(Exercise material):
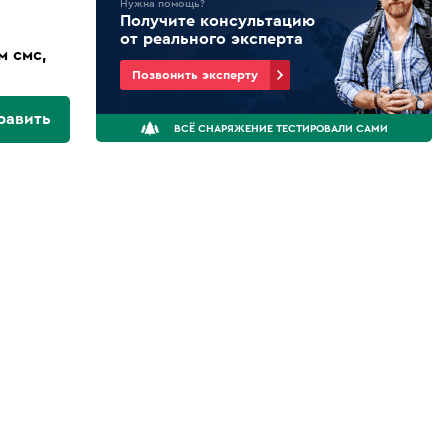
Нужна помощь?
Получите консультацию
от реального эксперта
м смс,
Позвонить эксперту
равить
ВСЁ СНАРЯЖЕНИЕ ТЕСТИРОВАЛИ САМИ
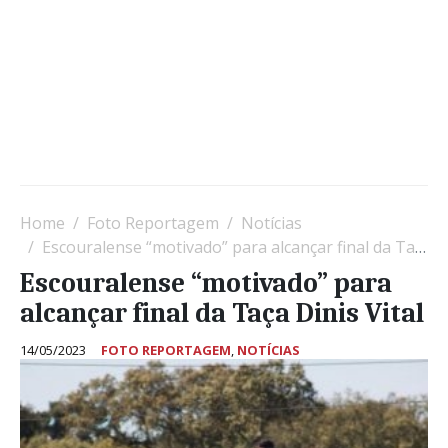
Home
Foto Reportagem
Notícias
Escouralense “motivado” para alcançar final da Taça Dinis Vital
Escouralense “motivado” para
alcançar final da Taça Dinis Vital
14/05/2023
FOTO REPORTAGEM
,
NOTÍCIAS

(What you have to do):
Could you set down, exactly as written, every line from the one with "ВСЁ СНАРЯЖЕНИЕ ТЕСТИРОВАЛИ САМИ" to the end of the data, both ends included? Leave out the pictures.

(Response area):
ВСЁ СНАРЯЖЕНИЕ ТЕСТИРОВАЛИ САМИ
Home
Foto Reportagem
Notícias
Escouralense “motivado” para alcançar final da Taça Dinis Vital
Escouralense “motivado” para
alcançar final da Taça Dinis Vital
14/05/2023
FOTO REPORTAGEM
,
NOTÍCIAS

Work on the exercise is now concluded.